Pairing and synapsis of homologous chromosomes during meiosis is crucial for producing genetically normal gametes and is dependent upon repair of SPO11-induced double-strand breaks (DSBs) by homologous recombination. To prevent transmission of genetic defects, diverse organisms have evolved mechanisms to eliminate meiocytes containing unrepaired DSBs or unsynapsed chromosomes. Here we show that the CHK2 (CHEK2)-dependent DNA damage checkpoint culls not only recombination-defective mouse oocytes but also SPO11-deficient oocytes that are severely defective in homolog synapsis. The checkpoint is triggered in oocytes that accumulate a threshold level of spontaneous DSBs (∼10) in late prophase I, the repair of which is inhibited by the presence of HORMAD1/2 on unsynapsed chromosome axes. Furthermore, Hormad2 deletion rescued the fertility of oocytes containing a synapsis-proficient, DSB repair-defective mutation in a gene (Trip13) required for removal of HORMADs from synapsed chromosomes, suggesting that many meiotic DSBs are normally repaired by intersister recombination in mice.

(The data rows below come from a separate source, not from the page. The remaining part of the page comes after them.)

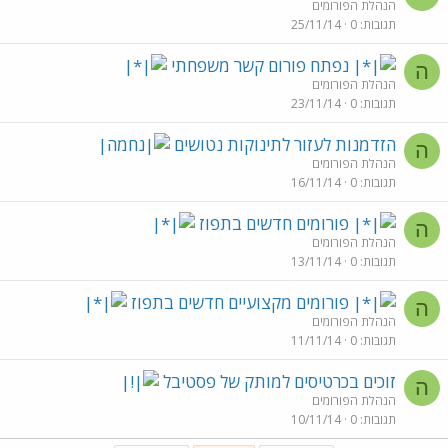
הנהלת הפורומים
תגובות
0
25/11/14
נפתח פורום קשר משפחתי
ה
הנהלת הפורומים
תגובות
0
23/11/14
הזדמנות לעזור לתינוקות נטושים
ה
הנהלת הפורומים
תגובות
0
16/11/14
פורומים חדשים בתפוז
ה
הנהלת הפורומים
תגובות
0
13/11/14
פורומים מקצועיים חדשים בתפוז
ה
הנהלת הפורומים
תגובות
0
11/11/14
זוכים בכרטיסים למותק של פסטיבל
ה
הנהלת הפורומים
תגובות
0
10/11/14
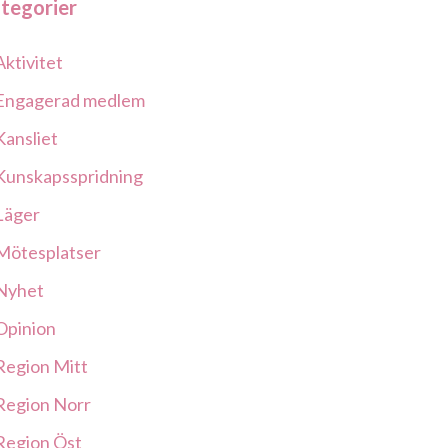
tegorier
Aktivitet
Engagerad medlem
Kansliet
Kunskapsspridning
Läger
Mötesplatser
Nyhet
Opinion
Region Mitt
Region Norr
Region Öst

减数分裂过程中同源染色体的配对和突触对于产生遗传上正常的配子至关重要，并且取决于通过同源重组对SPO11诱导的双链断裂（DSB）的修复。为了防止遗传缺陷的传播，各种各样的生物体已经进化出消除含有未修复的DSB或未突触的染色体的减数分裂细胞的机制。在这里，我们显示了CHK2（CHEK2）依赖的DNA损伤检查点不仅剔除重组缺陷型小鼠卵母细胞，而且还剔除在同源突触中严重缺陷的SPO11缺陷型卵母细胞。检查点是在卵母细胞中触发的，卵母细胞在前期I晚期积累了自发DSB的阈值水平（约10），其修复受到未突触染色体轴上HORMAD1 / 2的存在的抑制。此外，Hormad2缺失挽救了卵母细胞的生育能力，该卵母细胞含有从突触染色体中除去HORMADs所需的基因（Trip13）中具有突触能力的，DSB修复缺陷型突变，这表明许多减数分裂的DSB通常可以通过小鼠间的重组来修复。